Ao todo, o setor de saneamento rural teve um corte de quase 60% no orçamento de 2023. O termo “rural” no setor de saneamento não se refere apenas a comunidades rurais, mas a qualquer cidade de pequeno porte, fora das regiões metropolitanas, que opera com um sistema de saneamento diferente dos grandes centros urbanos – para ser compatível com a capacidade de pagamento da população. “Se não quisermos ver uma tragédia de saúde pública daqui a uns anos, temos que agir imediatamente no saneamento rural”, diz o advogado Wladimir Ribeiro, um dos especialistas que elaboraram a Lei Nacional de Saneamento Básico de 2007.
O órgão responsável pelo saneamento rural era a Fundação Nacional de Saúde (Funasa), extinto no começo deste ano pelo governo Lula. Para Ribeiro, era uma morte anunciada. Apesar de ter sido loteado e degradado ao longo dos últimos anos, o órgão cuidava do saneamento de pequenos municípios e comunidades rurais – locais que não têm capacidade institucional para organizar o serviço. A Funasa é herdeira do antigo Serviço Especial de Saúde Pública (Sesp), que, segundo Ribeiro, foi “a melhor experiência de saneamento do mundo em termos de política pública”, responsável por construir do zero sistemas de águas em cidades espalhadas no interior do país até a década de 1990.

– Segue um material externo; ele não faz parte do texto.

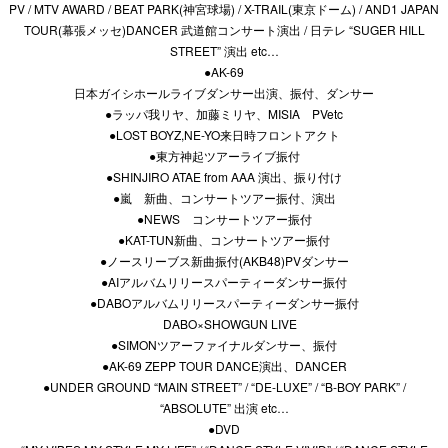
PV / MTV AWARD / BEAT PARK(神宮球場) / X-TRAIL(東京ドーム) / AND1 JAPAN
TOUR(幕張メッセ)DANCER 武道館コンサート演出 / 日テレ “SUGER HILL
STREET” 演出 etc…
●AK-69
日本ガイシホールライブダンサー出演、振付、ダンサー
●ラッパ我リヤ、加藤ミリヤ、MISIA PVetc
●LOST BOYZ,NE-YO来日時フロントアクト
●東方神起ツアーライブ振付
●SHINJIRO ATAE from AAA 演出、振り付け
●嵐 新曲、コンサートツアー振付、演出
●NEWS コンサートツアー振付
●KAT-TUN新曲、コンサートツアー振付
●ノースリーブス新曲振付(AKB48)PVダンサー
●AIアルバムリリースパーティーダンサー振付
●DABOアルバムリリースパーティーダンサー振付
DABO×SHOWGUN LIVE
●SIMONツアーファイナルダンサー、振付
●AK-69 ZEPP TOUR DANCE演出、DANCER
●UNDER GROUND “MAIN STREET” / “DE-LUXE” / “B-BOY PARK” /
“ABSOLUTE” 出演 etc…
●DVD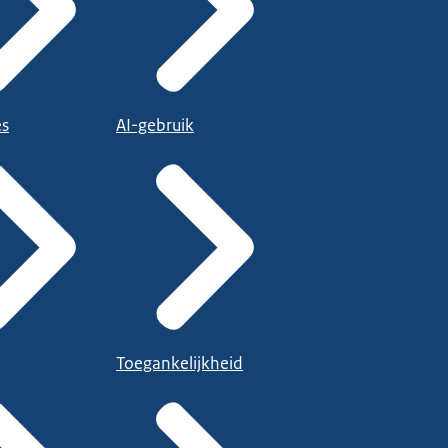
es
AI-gebruik
Toegankelijkheid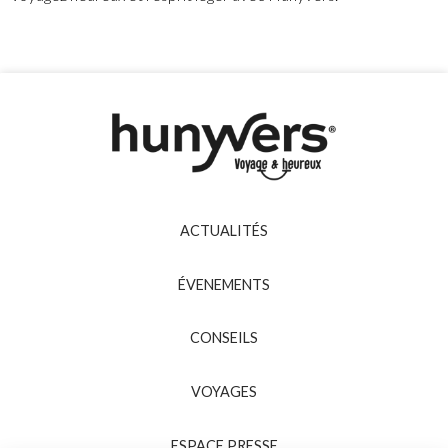
ACTUALITÉS
ÉVENEMENTS
CONSEILS
VOYAGES
ESPACE PRESSE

Cidades consideradas “rurais”, como a de Pinheiro em que vive Domingas, concentram o maior déficit de saneamento do país e, portanto, deveriam ser prioridade das políticas públicas – especialmente porque a iniciativa privada raramente atua nessas regiões, já que a necessidade de investimento é maior, dizem os especialistas ouvidos pela piauí. “Fazer saneamento numa comunidade indígena, num município da Amazônia, numa cidade do interior é muito mais difícil e caro que numa região metropolitana”, diz Ribeiro. O novo governo ainda não definiu se algum órgão específico cuidará do saneamento rural depois que a Funasa deixar de atuar no interior do país. “Se nada for feito, não duvido que, daqui a alguns anos, volte a subir enormemente o número de casos de mortalidade materna e infantil nessas regiões”, prevê Ribeiro.
Em 2020, Bolsonaro sancionou o Novo Marco Legal do Saneamento, que, na prática, fortaleceu a atuação de companhias privadas no setor, mas manteve o prazo de universalização para 2033. Na avaliação do advogado Wladimir Ribeiro, são palavras ao vento. “Quando você fala que em 2033 vai universalizar, sem considerar as condições de investimento, você trabalha de maneira irrealista e demagógica”, diz.
Nesse ritmo, Domingas e seus quatro netos continuarão sujeitos à contaminação por doenças de veiculação hídrica e sem perspectiva de mudança. Em 57 anos de vida, a aposentada nunca conheceu outra realidade. Antes de se mudar para o Paraíso, há cerca de 30 anos, morava em outro povoado chamado Santa Rosa. “Lá é do mesmo jeito daqui, fossa. Na verdade, é ainda pior. Muitas pessoas não têm condição nem de construir a fossa, então têm que fazer as necessidades no mato mesmo. No Paraíso sempre foi assim, nunca melhorou. Os políticos já falaram, mas nunca fizeram nada. Sempre foi desse jeito e acho que não vai mudar nem tão cedo.”